The blessing was a sacred ritual that she had assumed she would be denied. Thiago, apparently, had assumed the same. He narrowed his eyes and said, “You think you’re getting anyone close enough to glean her—”
Brimstone cut him short. “Chiro,” he said. Madrigal flinched. To Thiago, he said, “I can’t imagine you would object to her.”
Thiago did not. “Fine.” To the guards, he said, “Go.”
Chiro. It was so deeply wrong, so profane, that Madrigal’s betrayer should be the one to grant her soul peace, that for an instant she thought she had misconstrued everything that Brimstone had just said to her, that this was one final punishment heaped upon the others. Then he smiled. A wily uplift of the line of his stern ram’s mouth, and it struck her. It exploded behind her eyes.
Soft mollusk thing. Easily pushed aside.
The guard gave Madrigal another shove and she was out the door, her mind racing to encompass this wild new notion in the short time that was left to her.
60
IF FOUND, PLEASE RETURN
It had never been done, not that she had heard of. Never even speculated on, and it surely would not have been possible with a natural body. A body accretes to its soul like nacre to a grain of sand, forming a perfect, unified entity that only death can unwork. There is no gap within a natural body for guests, or for hijackers. But Chiro’s body was a vessel, as Madrigal well knew, having made it herself.
She might not need smoke to guide her, but she did need proximity. She couldn’t move through space; she had no control or propulsion. Chiro would have to come to her, and, because Brimstone had selected her to perform the blessing, she did. With heavy steps up the scaffold to kneel beside the pieces that had been her sister. Shaking, she raised her eyes to the air above the body.
She whispered, “I’m sorry, Mad. I didn’t know it would be evanescence. I’m so sorry.”

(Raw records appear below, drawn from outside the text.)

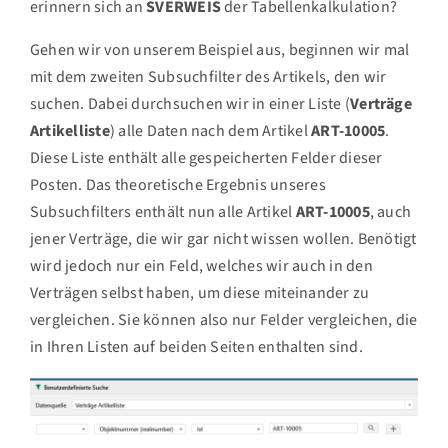
erinnern sich an
SVERWEIS
der Tabellenkalkulation?
Gehen wir von unserem Beispiel aus, beginnen wir mal
mit dem zweiten Subsuchfilter des Artikels, den wir
suchen. Dabei durchsuchen wir in einer Liste (
Verträge
Artikelliste
) alle Daten nach dem Artikel
ART-10005
.
Diese Liste enthält alle gespeicherten Felder dieser
Posten. Das theoretische Ergebnis unseres
Subsuchfilters enthält nun alle Artikel
ART-10005
, auch
jener Verträge, die wir gar nicht wissen wollen. Benötigt
wird jedoch nur ein Feld, welches wir auch in den
Verträgen selbst haben, um diese miteinander zu
vergleichen. Sie können also nur Felder vergleichen, die
in Ihren Listen auf beiden Seiten enthalten sind.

Madrigal, who could not block out the sight of her own severed head or the memory of Akiva’s screams, was unmoved. What had Chiro hoped for? A lesser sentence? Resurrection of low aspect, perhaps? Maybe she hadn’t been thinking of Madrigal at all, except as a means of drawing Thiago’s attention. Love made a person do strange things, as Madrigal well knew. There was nothing stranger than what she was about to do.
There was no smoke to guide her. As Brimstone had said, she wouldn’t need it. With a powerful thrust of will, she funneled herself into the body that she had made with such loving care.
There was even less resistance than she had expected—a sensation of surprise, a feeble struggle. Chiro’s soul was a sullen thing made weak by envy. It was no match for Madrigal’s, and subsided almost at once. It wasn’t expelled, only shoved writhing into its own depths. The vessel remained, to all eyes, Chiro.
She trembled violently, performing the blessing, but no one watching thought it strange—her sister lay dead at her feet. And if she was rigid descending the scaffold, her movements jerky, no one questioned that, either.
There was no suspicion because there was no precedent. After Chiro left, there was nothing tethered to the broken body on the platform. The soldiers who stood watch the next three days guarded only meat and air—no soul.